Address of pedigree file. Must be provided if not providing imputed parental genotypes.

‘–parsum’

Regress onto proband and sum of (imputed/observed) maternal and paternal genotypes. Default uses separate paternal and maternal genotypes when available.

‘–fit_sib’

Fit indirect effect from sibling

‘–covar’str

Path to file with covariates: plain text file with columns FID, IID, covar1, covar2, ..

‘–phen_index’int, default=1

If the phenotype file contains multiple phenotypes, which phenotype should be analysed (default 1, first)

‘–min_maf’float, default=0.01

Ignore SNPs with minor allele frequency below min_maf (default 0.01)

‘–threads’int

Number of threads to use for IBD inference. Uses all available by default.
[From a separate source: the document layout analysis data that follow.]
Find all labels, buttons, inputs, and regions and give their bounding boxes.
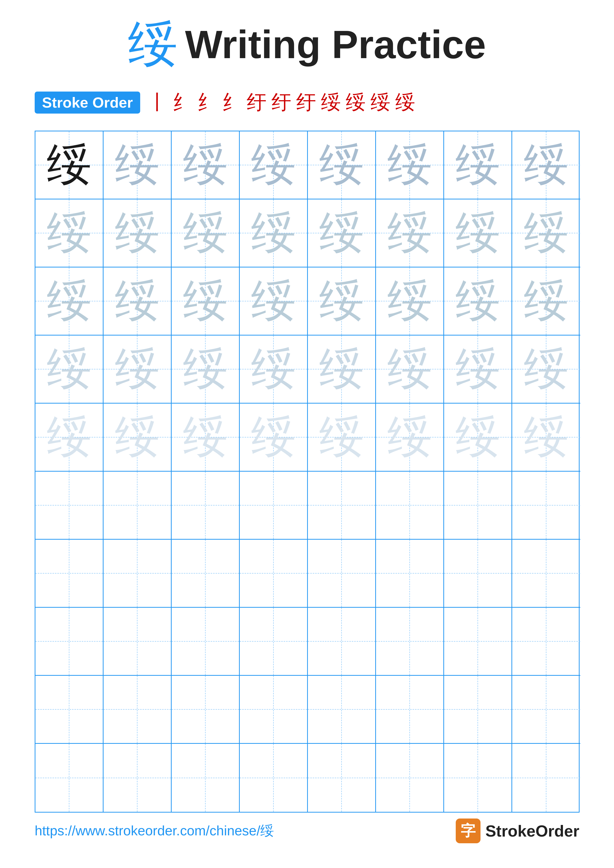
grid-cell-3-7[interactable]: 绥: [512, 336, 580, 403]
grid-cell-5-6[interactable]: [444, 471, 512, 539]
grid-cell-1-1[interactable]: 绥: [104, 200, 172, 268]
grid-cell-8-4[interactable]: [308, 676, 376, 744]
grid-cell-2-5[interactable]: 绥: [376, 268, 444, 336]
grid-cell-2-2[interactable]: 绥: [172, 268, 240, 336]
stroke-char-10: 绥: [370, 89, 390, 116]
grid-row-1: 绥 绥 绥 绥 绥 绥 绥 绥: [36, 200, 579, 268]
grid-cell-1-7[interactable]: 绥: [512, 200, 580, 268]
grid-cell-7-7[interactable]: [512, 608, 580, 676]
grid-cell-3-1[interactable]: 绥: [104, 336, 172, 403]
grid-cell-3-5[interactable]: 绥: [376, 336, 444, 403]
grid-cell-5-3[interactable]: [240, 471, 308, 539]
grid-cell-3-0[interactable]: 绥: [36, 336, 104, 403]
grid-cell-6-2[interactable]: [172, 539, 240, 608]
grid-cell-9-6[interactable]: [444, 744, 512, 812]
grid-cell-5-0[interactable]: [36, 471, 104, 539]
grid-cell-9-7[interactable]: [512, 744, 580, 812]
grid-cell-7-5[interactable]: [376, 608, 444, 676]
grid-cell-8-5[interactable]: [376, 676, 444, 744]
grid-cell-5-5[interactable]: [376, 471, 444, 539]
grid-cell-6-4[interactable]: [308, 539, 376, 608]
grid-row-4: 绥 绥 绥 绥 绥 绥 绥 绥: [36, 403, 579, 471]
grid-cell-4-5[interactable]: 绥: [376, 403, 444, 471]
char-3-1: 绥: [115, 347, 160, 391]
grid-cell-2-6[interactable]: 绥: [444, 268, 512, 336]
grid-cell-3-6[interactable]: 绥: [444, 336, 512, 403]
grid-cell-7-6[interactable]: [444, 608, 512, 676]
grid-cell-4-3[interactable]: 绥: [240, 403, 308, 471]
grid-cell-9-4[interactable]: [308, 744, 376, 812]
char-3-3: 绥: [251, 347, 296, 391]
grid-row-6: [36, 539, 579, 608]
grid-cell-0-2[interactable]: 绥: [172, 132, 240, 200]
grid-cell-6-6[interactable]: [444, 539, 512, 608]
grid-cell-0-3[interactable]: 绥: [240, 132, 308, 200]
grid-cell-2-3[interactable]: 绥: [240, 268, 308, 336]
char-0-2: 绥: [183, 143, 228, 187]
grid-cell-4-2[interactable]: 绥: [172, 403, 240, 471]
grid-cell-1-4[interactable]: 绥: [308, 200, 376, 268]
grid-cell-9-2[interactable]: [172, 744, 240, 812]
grid-cell-3-3[interactable]: 绥: [240, 336, 308, 403]
grid-cell-0-7[interactable]: 绥: [512, 132, 580, 200]
grid-cell-4-0[interactable]: 绥: [36, 403, 104, 471]
grid-cell-0-5[interactable]: 绥: [376, 132, 444, 200]
grid-cell-0-1[interactable]: 绥: [104, 132, 172, 200]
char-4-6: 绥: [455, 415, 500, 459]
grid-cell-9-0[interactable]: [36, 744, 104, 812]
grid-cell-3-4[interactable]: 绥: [308, 336, 376, 403]
char-4-7: 绥: [524, 415, 569, 459]
grid-cell-6-3[interactable]: [240, 539, 308, 608]
char-4-1: 绥: [115, 415, 160, 459]
stroke-char-4: 纟: [222, 89, 242, 116]
grid-cell-9-3[interactable]: [240, 744, 308, 812]
char-0-0: 绥: [47, 143, 92, 187]
grid-cell-7-4[interactable]: [308, 608, 376, 676]
grid-cell-8-6[interactable]: [444, 676, 512, 744]
grid-cell-8-3[interactable]: [240, 676, 308, 744]
grid-cell-9-1[interactable]: [104, 744, 172, 812]
grid-cell-2-4[interactable]: 绥: [308, 268, 376, 336]
grid-cell-2-1[interactable]: 绥: [104, 268, 172, 336]
grid-cell-1-3[interactable]: 绥: [240, 200, 308, 268]
char-1-0: 绥: [47, 211, 92, 255]
grid-cell-8-0[interactable]: [36, 676, 104, 744]
grid-cell-7-0[interactable]: [36, 608, 104, 676]
footer: https://www.strokeorder.com/chinese/绥 字 …: [0, 818, 614, 843]
grid-cell-7-2[interactable]: [172, 608, 240, 676]
grid-cell-0-4[interactable]: 绥: [308, 132, 376, 200]
grid-cell-1-6[interactable]: 绥: [444, 200, 512, 268]
grid-cell-8-2[interactable]: [172, 676, 240, 744]
grid-cell-4-6[interactable]: 绥: [444, 403, 512, 471]
grid-cell-0-6[interactable]: 绥: [444, 132, 512, 200]
grid-cell-4-7[interactable]: 绥: [512, 403, 580, 471]
grid-cell-1-5[interactable]: 绥: [376, 200, 444, 268]
stroke-char-2: 纟: [173, 89, 192, 116]
grid-cell-2-7[interactable]: 绥: [512, 268, 580, 336]
grid-cell-6-7[interactable]: [512, 539, 580, 608]
grid-row-9: [36, 744, 579, 812]
grid-cell-9-5[interactable]: [376, 744, 444, 812]
grid-cell-7-3[interactable]: [240, 608, 308, 676]
title-chinese-char: 绥: [128, 20, 177, 69]
grid-cell-5-4[interactable]: [308, 471, 376, 539]
grid-cell-1-0[interactable]: 绥: [36, 200, 104, 268]
grid-cell-8-1[interactable]: [104, 676, 172, 744]
grid-cell-7-1[interactable]: [104, 608, 172, 676]
grid-cell-3-2[interactable]: 绥: [172, 336, 240, 403]
grid-cell-1-2[interactable]: 绥: [172, 200, 240, 268]
grid-cell-5-2[interactable]: [172, 471, 240, 539]
grid-cell-2-0[interactable]: 绥: [36, 268, 104, 336]
grid-cell-5-1[interactable]: [104, 471, 172, 539]
char-1-6: 绥: [455, 211, 500, 255]
footer-url[interactable]: https://www.strokeorder.com/chinese/绥: [35, 822, 274, 840]
grid-cell-8-7[interactable]: [512, 676, 580, 744]
grid-cell-6-0[interactable]: [36, 539, 104, 608]
char-0-7: 绥: [524, 143, 569, 187]
grid-cell-4-4[interactable]: 绥: [308, 403, 376, 471]
grid-cell-6-5[interactable]: [376, 539, 444, 608]
grid-cell-4-1[interactable]: 绥: [104, 403, 172, 471]
grid-cell-6-1[interactable]: [104, 539, 172, 608]
grid-cell-5-7[interactable]: [512, 471, 580, 539]
grid-cell-0-0[interactable]: 绥: [36, 132, 104, 200]
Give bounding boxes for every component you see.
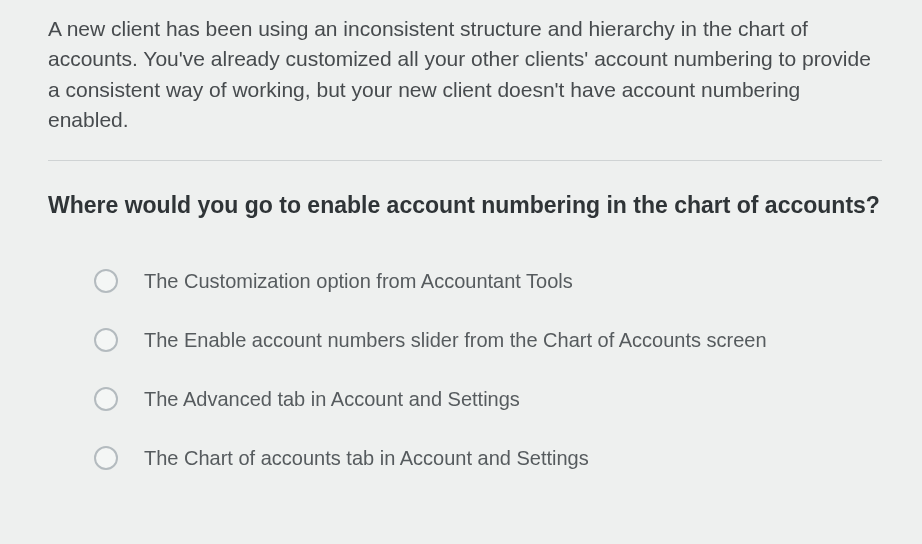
option-1-label: The Customization option from Accountant… (144, 267, 573, 296)
radio-icon[interactable] (94, 269, 118, 293)
option-1[interactable]: The Customization option from Accountant… (94, 267, 882, 296)
scenario-context: A new client has been using an inconsist… (48, 14, 882, 136)
options-group: The Customization option from Accountant… (48, 267, 882, 473)
option-3[interactable]: The Advanced tab in Account and Settings (94, 385, 882, 414)
option-4[interactable]: The Chart of accounts tab in Account and… (94, 444, 882, 473)
option-2-label: The Enable account numbers slider from t… (144, 326, 767, 355)
radio-icon[interactable] (94, 446, 118, 470)
option-2[interactable]: The Enable account numbers slider from t… (94, 326, 882, 355)
question-prompt: Where would you go to enable account num… (48, 189, 882, 221)
option-4-label: The Chart of accounts tab in Account and… (144, 444, 589, 473)
section-divider (48, 160, 882, 161)
radio-icon[interactable] (94, 328, 118, 352)
radio-icon[interactable] (94, 387, 118, 411)
option-3-label: The Advanced tab in Account and Settings (144, 385, 520, 414)
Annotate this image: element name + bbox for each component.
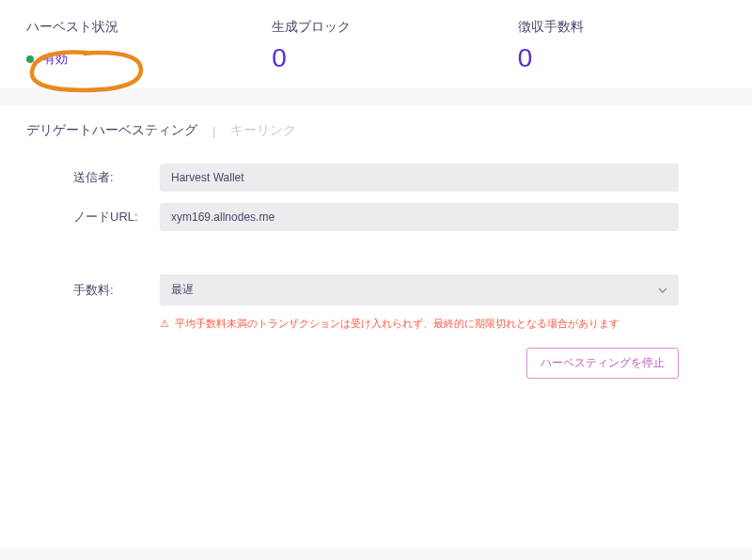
row-sender: 送信者: Harvest Wallet (73, 163, 679, 192)
stop-harvesting-button[interactable]: ハーベスティングを停止 (526, 348, 679, 379)
node-url-field[interactable]: xym169.allnodes.me (160, 203, 679, 231)
sender-label: 送信者: (73, 169, 160, 186)
sender-value: Harvest Wallet (171, 171, 244, 184)
tab-keylink[interactable]: キーリンク (230, 122, 296, 139)
status-row: 有効 (26, 51, 68, 68)
form-body: 送信者: Harvest Wallet ノードURL: xym169.allno… (26, 163, 726, 379)
fee-value: 最遅 (171, 283, 194, 296)
chevron-down-icon (658, 288, 667, 293)
warning-triangle-icon: ⚠ (160, 318, 169, 330)
tabs: デリゲートハーベスティング | キーリンク (26, 122, 726, 139)
node-url-value: xym169.allnodes.me (171, 210, 274, 224)
blocks-label: 生成ブロック (272, 19, 351, 36)
node-url-label: ノードURL: (73, 209, 160, 226)
panel-gap (0, 88, 752, 105)
fees-label: 徴収手数料 (518, 19, 584, 36)
stats-panel: ハーベスト状況 有効 生成ブロック 0 徴収手数料 0 (0, 0, 752, 88)
blocks-value: 0 (272, 45, 287, 71)
actions-row: ハーベスティングを停止 (73, 348, 679, 379)
fee-label: 手数料: (73, 282, 160, 299)
status-text: 有効 (43, 51, 68, 68)
fees-value: 0 (518, 45, 533, 71)
row-node-url: ノードURL: xym169.allnodes.me (73, 203, 679, 231)
tab-separator: | (212, 124, 215, 138)
stat-blocks: 生成ブロック 0 (234, 19, 479, 71)
fee-warning-text: 平均手数料未満のトランザクションは受け入れられず、最終的に期限切れとなる場合があ… (175, 317, 619, 331)
status-dot-icon (26, 55, 34, 63)
harvest-status-label: ハーベスト状況 (26, 19, 118, 36)
sender-field[interactable]: Harvest Wallet (160, 163, 679, 192)
stat-fees: 徴収手数料 0 (480, 19, 726, 71)
form-spacer (73, 242, 679, 274)
row-fee: 手数料: 最遅 (73, 274, 679, 305)
stat-harvest-status: ハーベスト状況 有効 (26, 19, 234, 71)
form-panel: デリゲートハーベスティング | キーリンク 送信者: Harvest Walle… (0, 105, 752, 547)
tab-delegated-harvesting[interactable]: デリゲートハーベスティング (26, 122, 197, 139)
fee-select[interactable]: 最遅 (160, 274, 679, 305)
fee-warning: ⚠ 平均手数料未満のトランザクションは受け入れられず、最終的に期限切れとなる場合… (160, 317, 679, 331)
‘–max_missing’float, default=5

Ignore SNPs with greater percent missing calls than max_missing (default 5)

‘–batch_size’int, default=100000

Batch size of SNPs to load at a time (reduce to reduce memory requirements)

‘–no_hdf5_out’

Suppress HDF5 output of summary statistics

‘–no_txt_out’

Suppress text output of summary statistics

‘–missing_char’str, default=NA

Missing value string in phenotype file (default NA)

‘–tau_init’float, default=1

Initial value for ratio between shared family environmental variance and residual variance

Results:
sumstats.gz

For each chromosome, a gzipped text file containing the SNP level summary statistics.

snipar.scripts.gwas.main(args)[source]

“Calling this function with args is equivalent to running this script from commandline with the same arguments. Args:

args: list

list of all the desired options and arguments. The possible values are all the values you can pass this script from commandline.